L’anti-monte-lait avait pour fonction d’empêcher le lait de déborder de la casserole où on l’avait mis à bouillir. Comment y parvenait-il ? Patience : notons d’abord qu’à cette époque là, en hiver, il y avait toujours quelque récipient sur le coin du fourneau ou le sommet du poële. Une grande marmite d’eau diffusait une légère vapeur dans la cuisine, histoire d’affoler le baromètre en simulant les paramètres d’un climat tropical. Une vieille bouilloire s’entartrait méthodiquement, et gagnait en calcaire à chaque évaporation de son contenu. Je pense qu’on agissait ainsi par économie, pour avoir à tout moment de l’eau chaude sous la main sans devoir allumer le gaz. Bouillie aussi était la lessive, dans une lessiveuse de tôle décapée par les soupes de chaussettes et de draps qu’elle mijotait en vomissant par une sorte de fontaine centrale des flots brûlants d’eau savonneuse. Bouilli était le pot-au-feu, autre merveille à double tiret, consécration des dimanches soir, qui procurait aux hommes le bonheur de souffler dans l’os à moëlle pour en faire gicler cette substance réservée prioritairement aux travailleurs de force (comme le steack saignant, du moins en début de mois). Bouilli, donc était le lait, pour en éliminer les microbes : se laver dix fois les mains par jour, toujours faire bouillir le lait et se méfier des marchands de glaces ambulants, tels étaient les grands principes de l’hygiène maternelle. Ah ! pouvoir faire bouillir les pis, la mamelle, la vache entière !
On allait au coin de la rue chercher le lait dans des bidons de métal, avec un bouchon de métal et une poignée en bois. Au coin de la rue, l’épicerie-crêmerie, pour affirmer sa haute qualité à la face du monde, s’appelait justement « Au Bon Lait » (avec trois majuscules), et l’on y puisait le lait dans des bidons géants à l’aide d’une mesure d’un demi-litre. Ces énormes bidons étaient livrés tôt le matin par une charette urbaine équipée de pneumatiques, traînée par une haridelle d’une maigreur pathétique. A l’heure des premiers réfrigérateurs, ces équipements paléolithiques vivaient leurs derniers moments, mais le lait était bon et crémeux. A condition d’être bouilli, il était, de surcroît, excellent pour la santé et recommandé pour la croissance…
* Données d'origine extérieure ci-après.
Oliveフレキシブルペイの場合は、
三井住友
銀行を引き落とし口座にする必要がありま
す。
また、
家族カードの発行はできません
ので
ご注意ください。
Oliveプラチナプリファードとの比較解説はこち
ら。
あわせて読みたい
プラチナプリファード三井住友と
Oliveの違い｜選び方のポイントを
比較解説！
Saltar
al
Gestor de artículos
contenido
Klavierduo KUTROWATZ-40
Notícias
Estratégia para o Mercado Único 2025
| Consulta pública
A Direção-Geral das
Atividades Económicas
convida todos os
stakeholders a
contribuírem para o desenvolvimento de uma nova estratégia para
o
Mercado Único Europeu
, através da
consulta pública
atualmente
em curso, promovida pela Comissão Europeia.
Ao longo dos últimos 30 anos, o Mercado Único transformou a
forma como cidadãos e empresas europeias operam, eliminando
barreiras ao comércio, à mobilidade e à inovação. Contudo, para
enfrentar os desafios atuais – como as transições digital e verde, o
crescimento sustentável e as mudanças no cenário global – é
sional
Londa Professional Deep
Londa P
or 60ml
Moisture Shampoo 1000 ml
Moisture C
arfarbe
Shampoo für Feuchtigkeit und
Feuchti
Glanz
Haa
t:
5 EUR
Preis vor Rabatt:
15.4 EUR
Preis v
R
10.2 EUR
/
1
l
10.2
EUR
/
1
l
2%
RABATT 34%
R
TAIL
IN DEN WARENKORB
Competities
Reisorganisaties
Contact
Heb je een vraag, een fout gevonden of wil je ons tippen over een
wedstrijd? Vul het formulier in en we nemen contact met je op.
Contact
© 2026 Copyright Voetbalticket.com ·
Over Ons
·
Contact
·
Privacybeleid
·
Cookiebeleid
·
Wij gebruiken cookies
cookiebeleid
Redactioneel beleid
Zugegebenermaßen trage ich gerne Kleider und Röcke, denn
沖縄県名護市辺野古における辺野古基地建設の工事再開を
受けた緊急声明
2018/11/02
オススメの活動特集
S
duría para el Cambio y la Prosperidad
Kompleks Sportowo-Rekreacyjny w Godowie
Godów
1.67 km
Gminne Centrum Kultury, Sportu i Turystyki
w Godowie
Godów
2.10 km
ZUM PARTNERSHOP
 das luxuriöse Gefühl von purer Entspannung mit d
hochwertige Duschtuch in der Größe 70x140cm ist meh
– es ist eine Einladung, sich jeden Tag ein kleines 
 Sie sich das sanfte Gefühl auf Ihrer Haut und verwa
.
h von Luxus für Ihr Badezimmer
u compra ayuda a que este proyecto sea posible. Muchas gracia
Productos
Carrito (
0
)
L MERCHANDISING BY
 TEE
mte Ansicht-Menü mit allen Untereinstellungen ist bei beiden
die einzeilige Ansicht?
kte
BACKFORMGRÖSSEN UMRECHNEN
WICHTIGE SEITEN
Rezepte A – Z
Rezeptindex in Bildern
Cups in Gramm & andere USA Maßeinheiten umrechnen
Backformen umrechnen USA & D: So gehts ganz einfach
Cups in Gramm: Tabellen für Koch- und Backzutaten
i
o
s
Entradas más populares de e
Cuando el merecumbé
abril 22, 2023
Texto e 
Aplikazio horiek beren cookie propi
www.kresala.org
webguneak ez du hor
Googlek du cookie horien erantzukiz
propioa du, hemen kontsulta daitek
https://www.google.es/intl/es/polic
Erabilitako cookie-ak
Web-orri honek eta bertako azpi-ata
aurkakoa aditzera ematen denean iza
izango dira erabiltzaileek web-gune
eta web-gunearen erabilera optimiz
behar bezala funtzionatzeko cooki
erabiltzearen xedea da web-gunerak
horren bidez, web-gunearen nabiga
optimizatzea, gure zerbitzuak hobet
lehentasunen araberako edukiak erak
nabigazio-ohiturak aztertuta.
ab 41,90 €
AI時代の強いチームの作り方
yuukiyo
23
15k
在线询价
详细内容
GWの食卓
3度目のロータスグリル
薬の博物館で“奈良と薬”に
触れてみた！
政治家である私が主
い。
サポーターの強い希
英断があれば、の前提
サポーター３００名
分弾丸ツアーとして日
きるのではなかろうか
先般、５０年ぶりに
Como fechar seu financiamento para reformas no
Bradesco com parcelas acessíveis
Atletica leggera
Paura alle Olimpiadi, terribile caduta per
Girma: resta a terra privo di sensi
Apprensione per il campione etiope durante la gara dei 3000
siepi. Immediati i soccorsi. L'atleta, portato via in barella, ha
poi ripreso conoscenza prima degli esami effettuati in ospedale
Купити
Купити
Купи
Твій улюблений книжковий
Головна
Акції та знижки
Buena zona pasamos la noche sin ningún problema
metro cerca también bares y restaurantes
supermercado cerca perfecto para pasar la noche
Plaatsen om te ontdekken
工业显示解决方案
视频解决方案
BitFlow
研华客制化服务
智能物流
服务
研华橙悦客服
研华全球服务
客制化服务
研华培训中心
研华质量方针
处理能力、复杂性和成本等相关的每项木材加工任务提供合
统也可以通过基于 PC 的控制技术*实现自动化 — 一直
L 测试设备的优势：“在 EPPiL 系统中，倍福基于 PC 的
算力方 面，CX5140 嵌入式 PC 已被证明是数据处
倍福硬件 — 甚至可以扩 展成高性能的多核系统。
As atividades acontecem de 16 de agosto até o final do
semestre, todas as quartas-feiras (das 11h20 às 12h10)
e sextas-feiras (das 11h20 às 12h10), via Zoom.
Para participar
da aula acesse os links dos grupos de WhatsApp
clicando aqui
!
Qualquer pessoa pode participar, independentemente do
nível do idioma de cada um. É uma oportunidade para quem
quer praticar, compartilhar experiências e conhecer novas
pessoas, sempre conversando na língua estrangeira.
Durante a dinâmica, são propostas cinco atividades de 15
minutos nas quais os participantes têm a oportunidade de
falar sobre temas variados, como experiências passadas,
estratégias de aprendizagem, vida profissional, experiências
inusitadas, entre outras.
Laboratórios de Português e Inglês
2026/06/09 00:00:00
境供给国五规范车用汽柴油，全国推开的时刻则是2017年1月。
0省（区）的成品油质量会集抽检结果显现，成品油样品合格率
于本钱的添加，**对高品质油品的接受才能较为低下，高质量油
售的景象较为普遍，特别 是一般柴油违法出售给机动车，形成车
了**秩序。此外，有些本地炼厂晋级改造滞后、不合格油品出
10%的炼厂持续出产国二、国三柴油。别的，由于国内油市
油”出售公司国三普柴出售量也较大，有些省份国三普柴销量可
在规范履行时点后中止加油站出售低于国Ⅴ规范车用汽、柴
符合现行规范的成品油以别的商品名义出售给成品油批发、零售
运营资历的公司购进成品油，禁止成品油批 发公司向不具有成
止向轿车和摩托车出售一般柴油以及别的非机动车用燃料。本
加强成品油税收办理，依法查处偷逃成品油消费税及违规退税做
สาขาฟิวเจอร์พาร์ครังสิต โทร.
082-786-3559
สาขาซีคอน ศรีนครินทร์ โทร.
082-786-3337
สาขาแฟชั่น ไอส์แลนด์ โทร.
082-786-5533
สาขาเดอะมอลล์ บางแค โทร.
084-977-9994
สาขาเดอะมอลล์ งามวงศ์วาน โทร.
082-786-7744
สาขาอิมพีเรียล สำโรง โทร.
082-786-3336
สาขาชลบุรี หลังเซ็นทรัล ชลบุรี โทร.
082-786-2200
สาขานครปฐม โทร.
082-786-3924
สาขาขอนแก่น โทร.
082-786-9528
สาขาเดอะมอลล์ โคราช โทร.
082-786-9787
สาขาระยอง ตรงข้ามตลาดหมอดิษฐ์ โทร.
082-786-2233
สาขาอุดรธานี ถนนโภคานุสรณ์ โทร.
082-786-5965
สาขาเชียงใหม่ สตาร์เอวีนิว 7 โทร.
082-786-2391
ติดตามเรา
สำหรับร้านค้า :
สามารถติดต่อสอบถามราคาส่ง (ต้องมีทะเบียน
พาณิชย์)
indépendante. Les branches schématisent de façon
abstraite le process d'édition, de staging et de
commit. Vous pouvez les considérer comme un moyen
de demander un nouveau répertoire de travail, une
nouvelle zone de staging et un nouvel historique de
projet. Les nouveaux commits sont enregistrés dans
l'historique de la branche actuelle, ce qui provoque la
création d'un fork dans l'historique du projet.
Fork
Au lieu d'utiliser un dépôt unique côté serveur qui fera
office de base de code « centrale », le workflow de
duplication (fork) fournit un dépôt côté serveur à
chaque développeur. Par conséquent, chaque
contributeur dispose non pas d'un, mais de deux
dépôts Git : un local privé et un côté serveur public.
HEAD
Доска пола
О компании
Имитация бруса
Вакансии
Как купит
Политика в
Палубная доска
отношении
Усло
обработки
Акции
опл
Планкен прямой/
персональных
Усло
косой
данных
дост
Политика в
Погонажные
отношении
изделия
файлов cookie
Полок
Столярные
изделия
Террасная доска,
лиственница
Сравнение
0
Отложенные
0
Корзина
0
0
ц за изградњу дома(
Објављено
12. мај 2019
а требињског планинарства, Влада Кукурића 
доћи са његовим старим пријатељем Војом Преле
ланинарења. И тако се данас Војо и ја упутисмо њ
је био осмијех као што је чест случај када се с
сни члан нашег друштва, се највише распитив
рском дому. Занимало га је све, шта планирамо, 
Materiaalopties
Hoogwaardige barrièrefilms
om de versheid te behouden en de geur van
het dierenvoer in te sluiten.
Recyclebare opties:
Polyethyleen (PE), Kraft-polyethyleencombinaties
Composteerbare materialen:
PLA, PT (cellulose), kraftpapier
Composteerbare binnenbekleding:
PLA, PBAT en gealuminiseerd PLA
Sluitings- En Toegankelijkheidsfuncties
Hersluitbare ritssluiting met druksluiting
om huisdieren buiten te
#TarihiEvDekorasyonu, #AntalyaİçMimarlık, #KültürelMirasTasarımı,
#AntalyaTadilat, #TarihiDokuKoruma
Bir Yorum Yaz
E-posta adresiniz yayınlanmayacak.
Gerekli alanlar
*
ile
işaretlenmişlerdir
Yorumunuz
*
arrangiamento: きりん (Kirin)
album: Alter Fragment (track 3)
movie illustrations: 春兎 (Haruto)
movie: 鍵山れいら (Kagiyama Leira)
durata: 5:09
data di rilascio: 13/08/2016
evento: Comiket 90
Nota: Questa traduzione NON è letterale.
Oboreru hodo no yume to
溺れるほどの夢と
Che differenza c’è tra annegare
Donc, on mettait ce lait sauvage à bouillir, et l’anti-monte-lait empêchait qu’il déborde. C’était une sorte de soucoupe ourlée d’un rebord, avec, sur chaque face, une sorte d’encoche. Les plus anciens étaient en porcelaine, les modernes, en verre estampillé « Pyrex ». Comme on ne sait pas trop bien pourquoi le lait déborde si généreusement à ébullition (les protéines qui s’enroulent autour des bulles ? la tension de surface qui est perturbée par les lipides ?), il est vain d’imaginer que l’anti-monte-lait, dans sa grande simplicité, ait pu avoir des vertus physiques capables de conjurer cette éruption. Non, l’anti-monte-lait, secoué par les tourbillons du lait près de bouillir, s’agitait au fond de la casserole. Freinait-il le débordement ? D’aucuns l’affirment – sans preuve. En tout cas, il faisait cloc-cloc-cloc, et, alertée par ce bruit caractéristique, une main venait couper le gaz. On prête trop de pouvoir aux objets : en fin de compte, la solution vient plutôt des humains. A ce titre, le modeste anti-monte-lait mérite d’être cité au palmarès de l’humanisme. Et honte à ceux qui le confondent avec un sous-bock ou un cendrier plat.